L’étau se resserre pour Huawei en Europe. Dans ses conclusions rendues ce 19 mars 2026, l’avocate générale de la Cour de justice de l’UE estime que les États membres peuvent légalement exclure l’équipementier chinois de leurs réseaux 2G à 5G au nom de la sécurité nationale.

Si Huawei espérait trouver dans la Cour de justice de l’Union européenne une porte de sortie à ses déboires sur le Vieux Continent, c’est raté. Dans ses conclusions rendues ce jeudi 19 mars 2026, l’avocate générale Tamara Ćapeta a fait entendre un son de cloche qui a forcément dû sonner de façon très déplaisante aux oreilles de l’équipementier chinois.

En effet, l’avocate générale a considéré que les États membres de l’UE ont tout à fait le droit d’exclure de leurs réseaux de télécommunications tout industriel dont les matériels et logiciels peuvent représenter un risque pour la sécurité nationale. Cela, d’ailleurs quelle que soit la génération mobile (2G, 3G, 4G ou 5G).

Un feu vert pour la souveraineté sécuritaire

Une nuance, cependant : l’avis juridique de Tamara Ćapeta ne lie pas la Cour de justice de l’UE. La position finale de la juridiction ne sera connue que plus tard, dans un arrêt spécifique. Cela étant, il arrive régulièrement que la Cour suive la solution juridique proposée par l’avocat général. En clair, il s’agit d’un premier indice de l’orientation que pourrait prendre la Cour.

Dans cette affaire, tout est parti d’un pays balte : l’Estonie. En 2022, la société Elisa Eesti AS, spécialisée dans les télécommunications, désirait exploiter du matériel et des logiciels de Huawei pour ses réseaux 2G, 3G, 4G et 5G. Mais, pour cela, encore fallait-il obtenir le feu vert des autorités estoniennes.

Huawei exclu d'un contrat // Source : Montage NumeramaHuawei exclu d'un contrat // Source : Montage NumeramaHuawei exclu d’un contrat. // Source : Montage Numerama

Sauf que cette autorisation n’est jamais venue, au contraire. Tallinn a dit non au motif que le recours à cet équipementier chinois constituait un risque « élevé » pour la sécurité nationale. L’affaire a rebondi en justice et le tribunal administratif local a donc présenté une demande de décision préjudicielle qui a fini entre les mains de la Cour de justice.

Au regard de la trajectoire dessinée par l’avocate générale, la demande d’Elisa Eesti semble se diriger tout droit vers une impasse. Cela devrait aussi conforter la position des autorités dans plusieurs États membres qui ont pris des dispositions similaires pour écarter Huawei de certaines portions du réseau, selon des critères géographiques ou de sensibilité.

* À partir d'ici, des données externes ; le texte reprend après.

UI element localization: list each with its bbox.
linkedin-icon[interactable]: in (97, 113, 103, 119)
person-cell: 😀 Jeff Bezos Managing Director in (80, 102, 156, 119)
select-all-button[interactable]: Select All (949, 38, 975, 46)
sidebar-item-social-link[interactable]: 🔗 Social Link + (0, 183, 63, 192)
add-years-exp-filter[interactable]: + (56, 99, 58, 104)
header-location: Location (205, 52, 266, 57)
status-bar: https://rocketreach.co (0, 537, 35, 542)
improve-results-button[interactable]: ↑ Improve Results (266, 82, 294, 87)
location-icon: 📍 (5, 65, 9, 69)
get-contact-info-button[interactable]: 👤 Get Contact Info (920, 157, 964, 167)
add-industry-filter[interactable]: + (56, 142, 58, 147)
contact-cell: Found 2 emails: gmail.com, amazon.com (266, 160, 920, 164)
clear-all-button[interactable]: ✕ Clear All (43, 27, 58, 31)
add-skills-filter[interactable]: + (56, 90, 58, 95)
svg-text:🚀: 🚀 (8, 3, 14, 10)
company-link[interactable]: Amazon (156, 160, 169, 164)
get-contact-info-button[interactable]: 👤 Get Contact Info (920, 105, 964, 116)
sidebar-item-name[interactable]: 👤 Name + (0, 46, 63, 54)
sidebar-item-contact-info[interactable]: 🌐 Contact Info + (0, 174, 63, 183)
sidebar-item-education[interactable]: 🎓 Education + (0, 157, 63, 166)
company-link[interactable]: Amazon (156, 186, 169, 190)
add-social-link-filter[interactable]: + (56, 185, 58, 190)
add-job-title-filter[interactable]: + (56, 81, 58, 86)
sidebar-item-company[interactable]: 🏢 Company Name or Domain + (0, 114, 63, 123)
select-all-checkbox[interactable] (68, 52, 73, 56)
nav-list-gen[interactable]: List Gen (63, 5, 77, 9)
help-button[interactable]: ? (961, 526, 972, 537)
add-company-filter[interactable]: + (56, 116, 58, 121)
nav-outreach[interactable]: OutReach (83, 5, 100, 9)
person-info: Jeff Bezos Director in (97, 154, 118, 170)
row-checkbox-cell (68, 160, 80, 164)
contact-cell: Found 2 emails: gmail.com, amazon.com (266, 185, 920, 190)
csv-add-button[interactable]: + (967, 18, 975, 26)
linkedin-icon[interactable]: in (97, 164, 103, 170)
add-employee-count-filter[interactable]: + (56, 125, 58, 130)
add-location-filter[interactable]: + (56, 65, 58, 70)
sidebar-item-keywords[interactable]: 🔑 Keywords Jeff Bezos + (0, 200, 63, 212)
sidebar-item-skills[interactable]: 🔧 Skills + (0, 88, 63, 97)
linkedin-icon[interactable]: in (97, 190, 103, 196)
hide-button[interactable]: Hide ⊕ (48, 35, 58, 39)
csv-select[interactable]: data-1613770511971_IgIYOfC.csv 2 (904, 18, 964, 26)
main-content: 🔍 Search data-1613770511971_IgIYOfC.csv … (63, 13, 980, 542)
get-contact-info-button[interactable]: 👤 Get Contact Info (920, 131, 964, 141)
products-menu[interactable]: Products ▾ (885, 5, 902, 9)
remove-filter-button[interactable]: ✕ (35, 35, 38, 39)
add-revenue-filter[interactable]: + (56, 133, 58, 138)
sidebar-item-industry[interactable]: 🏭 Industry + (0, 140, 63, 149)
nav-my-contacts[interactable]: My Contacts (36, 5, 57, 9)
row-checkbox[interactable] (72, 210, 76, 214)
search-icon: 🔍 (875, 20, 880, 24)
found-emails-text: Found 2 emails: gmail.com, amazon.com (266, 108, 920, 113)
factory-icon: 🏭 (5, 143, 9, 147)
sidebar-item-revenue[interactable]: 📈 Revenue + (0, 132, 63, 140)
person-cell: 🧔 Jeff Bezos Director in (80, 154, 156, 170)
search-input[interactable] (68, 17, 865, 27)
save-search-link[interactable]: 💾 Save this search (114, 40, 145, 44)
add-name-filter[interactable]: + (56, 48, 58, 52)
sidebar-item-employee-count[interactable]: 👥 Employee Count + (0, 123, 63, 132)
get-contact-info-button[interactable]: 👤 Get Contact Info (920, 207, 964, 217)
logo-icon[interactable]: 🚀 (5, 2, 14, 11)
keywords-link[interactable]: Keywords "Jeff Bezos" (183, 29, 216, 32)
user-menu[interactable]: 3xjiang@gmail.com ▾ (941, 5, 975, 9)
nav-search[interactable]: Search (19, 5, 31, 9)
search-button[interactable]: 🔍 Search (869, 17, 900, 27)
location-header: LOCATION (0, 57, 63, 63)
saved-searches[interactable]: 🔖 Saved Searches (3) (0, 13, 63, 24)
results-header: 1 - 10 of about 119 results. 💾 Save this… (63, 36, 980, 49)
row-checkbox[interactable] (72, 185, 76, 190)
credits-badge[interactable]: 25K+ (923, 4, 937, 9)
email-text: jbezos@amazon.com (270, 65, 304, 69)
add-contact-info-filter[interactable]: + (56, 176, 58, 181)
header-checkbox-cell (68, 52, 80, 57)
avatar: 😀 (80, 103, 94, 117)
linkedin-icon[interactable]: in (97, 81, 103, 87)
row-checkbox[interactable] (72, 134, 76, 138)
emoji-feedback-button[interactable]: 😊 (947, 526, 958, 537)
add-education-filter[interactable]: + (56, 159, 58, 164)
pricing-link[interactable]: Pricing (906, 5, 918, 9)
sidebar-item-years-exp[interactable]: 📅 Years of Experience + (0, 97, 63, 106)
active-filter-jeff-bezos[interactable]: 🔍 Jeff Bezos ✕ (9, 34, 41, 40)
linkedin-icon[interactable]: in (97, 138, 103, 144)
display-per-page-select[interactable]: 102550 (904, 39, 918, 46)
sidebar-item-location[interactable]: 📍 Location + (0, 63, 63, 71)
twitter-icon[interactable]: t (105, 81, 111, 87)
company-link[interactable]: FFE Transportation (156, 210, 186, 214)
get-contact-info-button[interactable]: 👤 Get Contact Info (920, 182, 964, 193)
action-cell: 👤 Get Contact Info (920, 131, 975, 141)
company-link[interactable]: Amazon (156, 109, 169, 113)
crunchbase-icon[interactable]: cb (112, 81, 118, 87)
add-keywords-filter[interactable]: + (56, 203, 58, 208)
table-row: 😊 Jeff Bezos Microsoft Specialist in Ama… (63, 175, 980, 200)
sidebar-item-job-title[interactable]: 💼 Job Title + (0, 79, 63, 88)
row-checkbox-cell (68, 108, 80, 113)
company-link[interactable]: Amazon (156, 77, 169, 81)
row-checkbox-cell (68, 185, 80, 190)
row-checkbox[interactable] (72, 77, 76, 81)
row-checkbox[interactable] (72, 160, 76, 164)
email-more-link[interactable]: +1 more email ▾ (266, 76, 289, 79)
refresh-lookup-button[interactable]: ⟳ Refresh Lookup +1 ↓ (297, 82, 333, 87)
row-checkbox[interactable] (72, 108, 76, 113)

Pas de chèque de compensation pour les opérateurs

En France, un texte de loi parfois qualifié de loi anti-Huawei a ainsi vu le jour en 2019 pour justement sécuriser l’arrivée de la 5G. Cette disposition avait à l’époque posé des difficultés à SFR et Bouygues Telecom. En effet, la moitié du réseau reposait alors sur du matériel fourni par l’entreprise chinoise, à la différence d’Orange et Free Mobile.

L’avocate générale apporte une précision de taille qui risque de doucher les espoirs d’indemnisation des opérateurs : l’exclusion d’un fabricant pour des raisons de sécurité ne constitue pas, selon elle, une « privation de propriété », mais une simple « restriction de l’usage » des équipements. Dès lors, une entreprise ne peut pas, en principe, réclamer de compensation financière à l’État pour ce bannissement, sauf si un juge estime que la charge financière est totalement disproportionnée.

Si Huawei s’en est toujours défendu, les suspicions à son encontre sont restées toujours très fortes. L’industriel chinois est suspecté depuis des années d’être à la solde de Pékin. Or, la crainte d’une pénétration des réseaux par l’entremise de ses matériels et logiciels a poussé des pays occidentaux à bannir Huawei purement et simplement.

La proposition de l’avocate générale ne va pas aussi loin. Dans son avis, elle rappelle en effet que s’il est normal qu’un État membre prenne toutes les mesures qu’il juge adéquates pour protéger sa sécurité nationale, celles-ci doivent rester proportionnées en vertu du droit de l’Union. Cela implique, entre autres, un examen au cas par cas.